Wet streets in Little Haiti. No thrum from anyone last Monday—real Monday-like—but a bright light shined at the end of the block. Next-door, across the alley, there’s another place of worship, which is similar, but different, and from both, sermons are spilling onto northeast Second Avenue.

(Now, at the time of this writing, it’s Monday again and the carnival is packing up their tired elephants. Countless are maneuvering their dead-feeling bodies into the shower before the cab arrives, or before their 9-5 starts its process of again, and again, and again.)

Picture in your mind a series of banners: two lines of banners hanging parallel, fanning inward with a V-shape, forming a sort of closing hallway you may recognize from various nightmares or out-of-body experiences. The banners are colorful, and the type that hang along the sides of light posts and telephone poles that advertise upcoming events.

The banners contain big words in goofy rotating fonts and say things like “PHILOSOPHY” and “PRIMACY” and “NORWAY”. Some of them also contain bits of text in smaller fonts with poetic political musings, such as “dark finance” and “dark ecology” and “feed the ducks then go swimming, deluxe edition”.

These are big bold moves by the biggest, boldest, artist-run luxury retailer this side of the Design District’s expanding borders—GUCCIVUITTON, and Luxury Face, executed by Ida Eritsland, Geir Haraldseth and Agatha Wara in collaboration with Bjørnar Pedersen, is expected to produce highly valuated art works: through-the-roof!

I mean, these are some hard-hitting contemporary Norwegian heavyweights—not even artists, not even curators really—making some really kick-ass conceptual art works that you can actually probably purchase. There’s a guaranteed return on your investments: emotional and intellectual and spiritual.

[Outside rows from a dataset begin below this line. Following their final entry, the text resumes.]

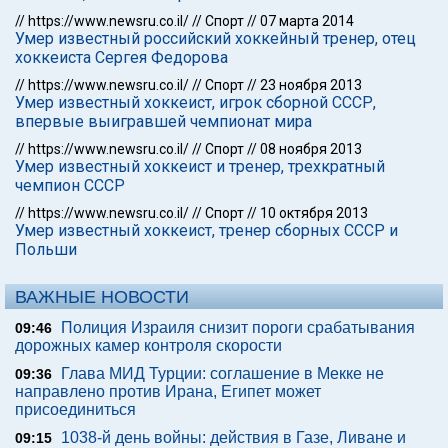
//
https://www.newsru.co.il/
//
Спорт
//
07 марта 2014
Умер известный российский хоккейный тренер, отец
хоккеиста Сергея Федорова
//
https://www.newsru.co.il/
//
Спорт
//
23 ноября 2013
Умер известный хоккеист, игрок сборной СССР,
впервые выигравшей чемпионат мира
//
https://www.newsru.co.il/
//
Спорт
//
08 ноября 2013
Умер известный хоккеист и тренер, трехкратный
чемпион СССР
//
https://www.newsru.co.il/
//
Спорт
//
10 октября 2013
Умер известный хоккеист, тренер сборных СССР и
Польши
ВАЖНЫЕ НОВОСТИ
Полиция Израиля снизит пороги срабатывания
09:46
дорожных камер контроля скорости
Глава МИД Турции: соглашение в Мекке не
09:36
направлено против Ирана, Египет может
присоединиться
1038-й день войны: действия в Газе, Ливане и
09:15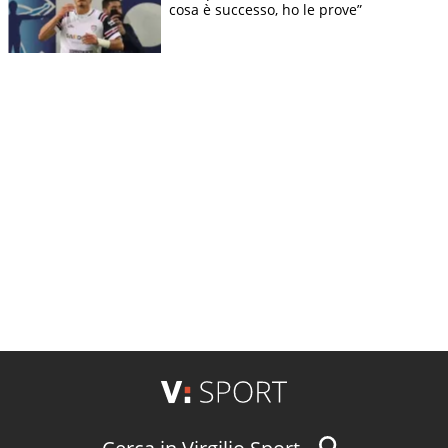
cosa è successo, ho le prove”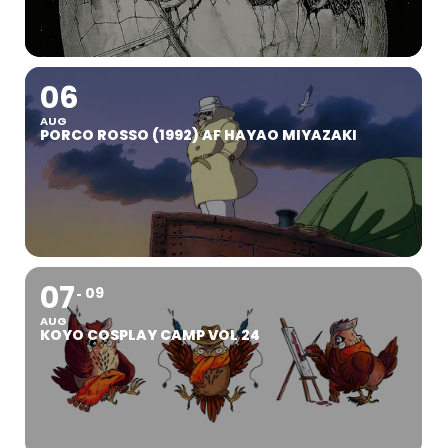
06
AUG
PORCO ROSSO (1992) AF HAYAO MIYAZAKI
07
09
AUG
KOYO COSPLAY CAMP VOL 24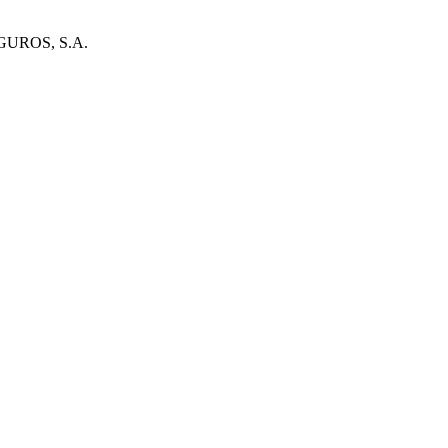
UROS, S.A.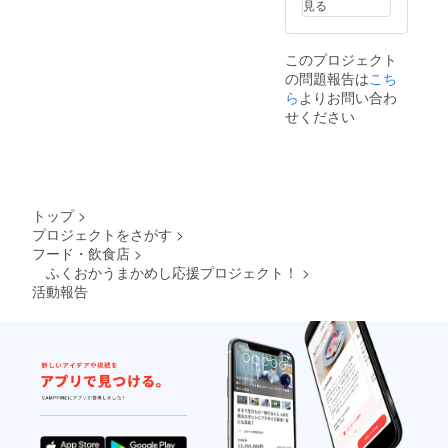
ORE・
※DOCO
見る
パーデ
JA混
RE…福
ラック
合）
岡県商
スB
福
工会連
このプロジェクト
（DOC
岡県産
合会が
の問題報告は
こち
ORE・
の季節
運営し
JA混
ら
よりお問い合わ
のおい
ている
合）
しい野
アンテ
せください
博
菜と特
ナ
多和牛
産品を
ショッ
焼肉と
セッ
プ ※
DOCOR
ト。
いずれ
E人気の
※DOCO
かご希
名産品
RE…福
望され
トップ
>
をセッ
岡県商
る
プロジェクトをさがす
>
ト。
工会連
「パッ
フード・飲食店
>
※DOCO
合会が
ク」の
RE…福
ふくおかうまかめし応援プロジェクト！
>
運営し
種類を
岡県商
ている
活動報告
「備考
工会連
アンテ
欄」に
合会が
ナ
ご記入
運営し
ショッ
くださ
ている
プ ※い
い。
アンテ
ずれか
ご記入
ナ
ご希望
がない
ショッ
される
場合に
プ ※い
「パッ
は、
ずれか
ク」の
「福岡
ご希望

In a place and time where everything might feel like a distraction, these are some really high-quality distractions. The offer commentary on things like The Internet, collective delusion, and the commodity fetishization disorders of the rich and famous and, quid pro quo, the “artists” who’ve forgotten that art is all about how far you can take the joke, and how long can you trick the bourgeoisie into holding your hand.

At the Luxury Face opening last Monday, we ate gold-dusted chococoated licorice candies from an airport in Copenhagen and learned interesting linguistic facts such as, “door wedge” and “tickle” are the same word in Norwegian, as is the word for “brain” and the phrase “I would love to.”